▶ **Task to complete**:
Each record needs to be transcribed word for word, though without its pictures.

[Dataset items]
——

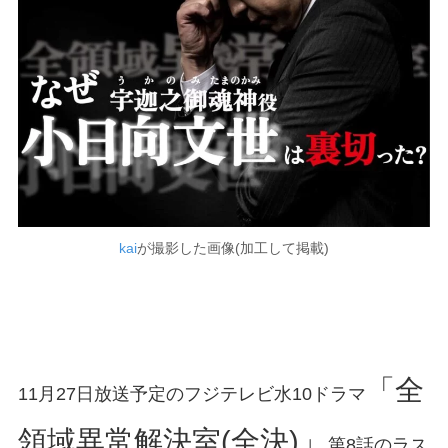
kai
が撮影した画像(加工して掲載)
「全
11月27日放送予定のフジテレビ水10ドラマ
領域異常解決室(全決)」
第8話のラス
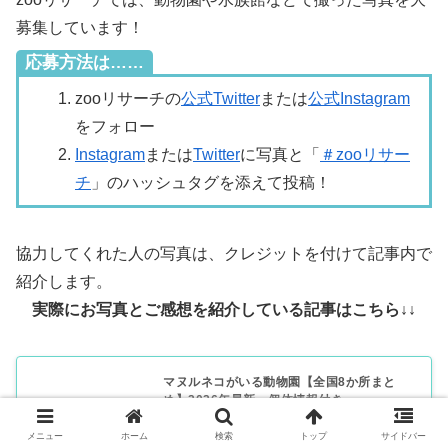
募集しています！
応募方法は……
zooリサーチの
公式Twitter
または
公式Instagram
をフォロー
Instagram
または
Twitter
に写真と「
＃zooリサー
チ
」のハッシュタグを添えて投稿！
協力してくれた人の写真は、クレジットを付けて記事内で
紹介します。
実際にお写真とご感想を紹介している記事はこちら↓↓
マヌルネコがいる動物園【全国8か所まと
め】2026年最新・個体情報付き
メニュー
ホーム
検索
トップ
サイドバー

——

▶ **Solution for this problem**:
kai
が撮影した画像(加工して掲載)
「全
11月27日放送予定のフジテレビ水10ドラマ
領域異常解決室(全決)」
第8話のラス
募集しています！
応募方法は……
zooリサーチの
公式Twitter
または
公式Instagram
をフォロー
Instagram
または
Twitter
に写真と「
＃zooリサー
チ
」のハッシュタグを添えて投稿！
協力してくれた人の写真は、クレジットを付けて記事内で
紹介します。
実際にお写真とご感想を紹介している記事はこちら↓↓
マヌルネコがいる動物園【全国8か所まと
め】2026年最新・個体情報付き
メニュー
ホーム
検索
トップ
サイドバー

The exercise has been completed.